Fast-forward a bunch of years and we have Space Base. It has a familiar play cycle of ‘roll dice, collect resources, buy upgrades’, but where it scores highly is that turns are fast and it is very nearly impossible to have your turn without being able to make some kind of progress.
Each player has a board with slots marked 1–12. This board is your base, and in each numbered slot is a spaceship which generates a certain type of income which, to begin with, is gold or ‘influence’ (a kind of minimum income per round). When you roll two six-sided dice, you can either collect the reward from the value of both (e.g. 11) or activate both slots for each individual die (e.g. 5 and 6). At the end of your turn, you may buy a new spaceship which replaces one of the ones in your base, gradually upgrading your income and points-generating powers.
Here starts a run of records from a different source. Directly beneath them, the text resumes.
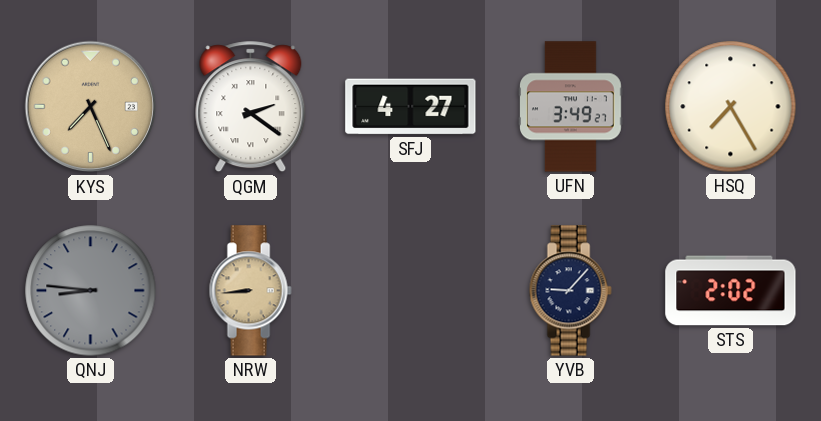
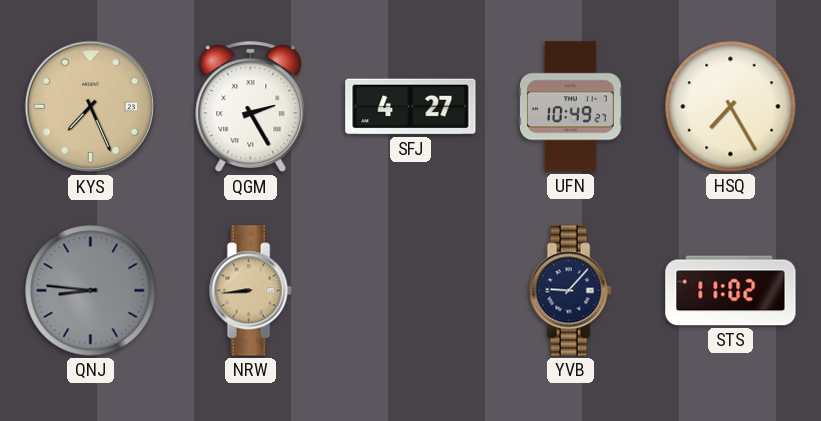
QGM: 2:21 -> 2:25
UFN: 3:49 -> 10:49
STS: 2:02 -> 11:02
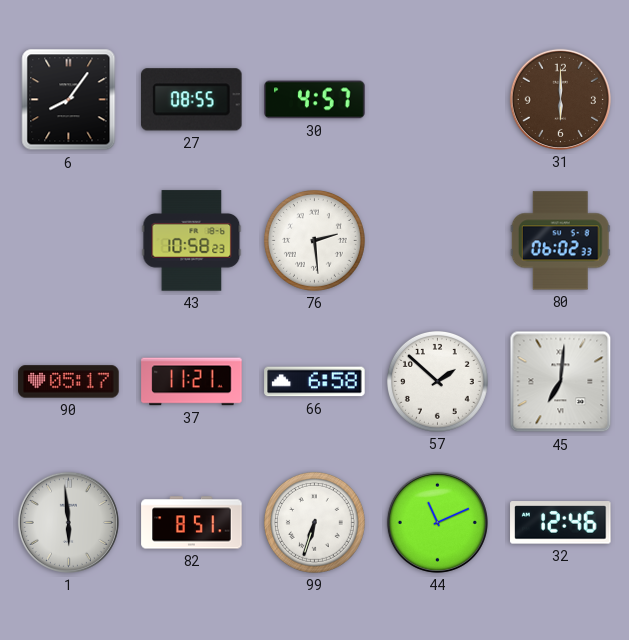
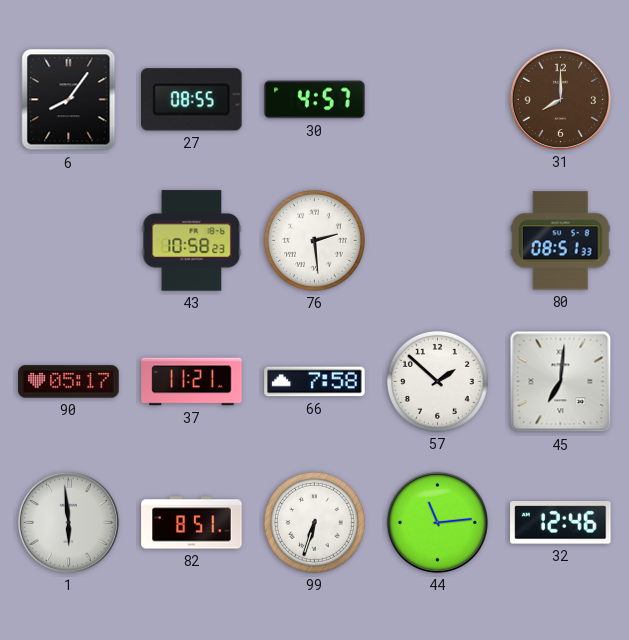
31: 6:00 -> 8:00
80: 06:02 -> 08:51
66: 6:58 -> 7:58
44: 11:11 -> 11:14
This is where the design gets clever — every ship in your base is designed to be ‘retired’. Retired ships are flipped and placed under the board behind their number. Now, when that ship’s number is rolled by another player, you also gain the resources from that card.
It’s a genius twist on Catan’s formula, which offers rewards for farming certain statistically-likely numbers, with the hope of a windfall as the dice travel around the other players as well as almost-guaranteed benefits on your own turns. Even if it gets to your turn to buy and you only have two gold, having rolled ‘snake eyes’ on your turn, there are still a large number of cards you can buy and, at the very least, this action pushes yet another card into the zone which generates income on other players’ turns. In short, it’s a game that never feels truly frustrating, because the direction of progress is always forward and victory is decided by who can accelerate their progress most efficiently.
The worst analogy I’ve ever used to describe this game is “it’s like Bingo, but cool.” And I stand by it. You can spend turn after turn carefully building up a cluster of upgrades around one number which hardly ever pops, but then suddenly someone rolls a 10 and you get 20 gold points, two influence and five victory points from a single activation. Having those amazing combos come off is a Bingo-like thrill, but with the satisfaction of having manipulated the numbers on your card throughout the game and made your own luck.
But what about the space theme, I hear you cry? It’s a good question, and I’m sad to report that the theme is essentially paper-thin. Space Base could be about almost any other concept and the design would remain unchanged. It could be twelve plant pots side by side or twelve shop units on a high street. However, it does feature some beautiful isometric pixel art of a variety of imaginative design space ships, many of which feature names very close to being a sci-fi reference, if you squint. This is not the amazing space fleet simulator you might be hoping for from the name and the cover art, but it is a very addictive game.
Space Base is a game for combo-builders. People who like to consider the value and statistical likelihood of a card being triggered and then carefully add it to a tableau of existing combos, hoping that those numbers will trigger an unstoppable sprint to the finish line. It’s highly satisfying, with very little waiting between turns — even at the full player count of five — and each game takes less than an hour. Plus, there’s enough variety in the card upgrades and possible combinations that it’ll be a long time before you feel you’ve played the same game before.
In short, don’t expect a great space adventure, because it’s not in this package. Do expect a beautifully produced, elegant and fast game of smooth progress, varied tools and satisfying engine-building.